◆ **Stored records**:
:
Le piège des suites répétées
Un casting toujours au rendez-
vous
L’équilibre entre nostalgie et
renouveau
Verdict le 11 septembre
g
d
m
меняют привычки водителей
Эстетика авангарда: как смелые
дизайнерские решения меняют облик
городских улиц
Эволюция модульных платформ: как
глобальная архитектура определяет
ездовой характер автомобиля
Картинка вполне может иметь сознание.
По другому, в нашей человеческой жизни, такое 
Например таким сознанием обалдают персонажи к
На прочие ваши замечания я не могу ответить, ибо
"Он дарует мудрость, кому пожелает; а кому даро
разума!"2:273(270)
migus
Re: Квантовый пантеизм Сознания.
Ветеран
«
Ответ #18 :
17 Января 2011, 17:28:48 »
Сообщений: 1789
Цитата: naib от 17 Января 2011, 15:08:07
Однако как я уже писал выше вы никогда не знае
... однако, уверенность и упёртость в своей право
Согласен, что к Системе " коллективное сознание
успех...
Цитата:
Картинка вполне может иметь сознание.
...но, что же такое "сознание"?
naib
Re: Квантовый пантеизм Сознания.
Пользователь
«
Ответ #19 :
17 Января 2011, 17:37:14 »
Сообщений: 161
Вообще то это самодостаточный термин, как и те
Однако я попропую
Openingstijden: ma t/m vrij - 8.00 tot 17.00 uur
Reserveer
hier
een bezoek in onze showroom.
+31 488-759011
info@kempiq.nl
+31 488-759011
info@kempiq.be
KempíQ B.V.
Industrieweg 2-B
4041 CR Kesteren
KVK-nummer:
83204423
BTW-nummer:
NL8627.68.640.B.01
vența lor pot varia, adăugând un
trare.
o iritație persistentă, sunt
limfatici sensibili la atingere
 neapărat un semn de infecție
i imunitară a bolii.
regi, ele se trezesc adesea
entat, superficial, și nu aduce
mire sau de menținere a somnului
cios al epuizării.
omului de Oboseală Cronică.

◆ **Aim of the task**: Quote every record above exactly.

◆ **Answer area**:
:
Le piège des suites répétées
Un casting toujours au rendez-
vous
L’équilibre entre nostalgie et
renouveau
Verdict le 11 septembre
g
d
m
меняют привычки водителей
Эстетика авангарда: как смелые
дизайнерские решения меняют облик
городских улиц
Эволюция модульных платформ: как
глобальная архитектура определяет
ездовой характер автомобиля
Картинка вполне может иметь сознание.
По другому, в нашей человеческой жизни, такое 
Например таким сознанием обалдают персонажи к
На прочие ваши замечания я не могу ответить, ибо
"Он дарует мудрость, кому пожелает; а кому даро
разума!"2:273(270)
migus
Re: Квантовый пантеизм Сознания.
Ветеран
«
Ответ #18 :
17 Января 2011, 17:28:48 »
Сообщений: 1789
Цитата: naib от 17 Января 2011, 15:08:07
Однако как я уже писал выше вы никогда не знае
... однако, уверенность и упёртость в своей право
Согласен, что к Системе " коллективное сознание
успех...
Цитата:
Картинка вполне может иметь сознание.
...но, что же такое "сознание"?
naib
Re: Квантовый пантеизм Сознания.
Пользователь
«
Ответ #19 :
17 Января 2011, 17:37:14 »
Сообщений: 161
Вообще то это самодостаточный термин, как и те
Однако я попропую
Openingstijden: ma t/m vrij - 8.00 tot 17.00 uur
Reserveer
hier
een bezoek in onze showroom.
+31 488-759011
info@kempiq.nl
+31 488-759011
info@kempiq.be
KempíQ B.V.
Industrieweg 2-B
4041 CR Kesteren
KVK-nummer:
83204423
BTW-nummer:
NL8627.68.640.B.01
vența lor pot varia, adăugând un
trare.
o iritație persistentă, sunt
limfatici sensibili la atingere
 neapărat un semn de infecție
i imunitară a bolii.
regi, ele se trezesc adesea
entat, superficial, și nu aduce
mire sau de menținere a somnului
cios al epuizării.
omului de Oboseală Cronică.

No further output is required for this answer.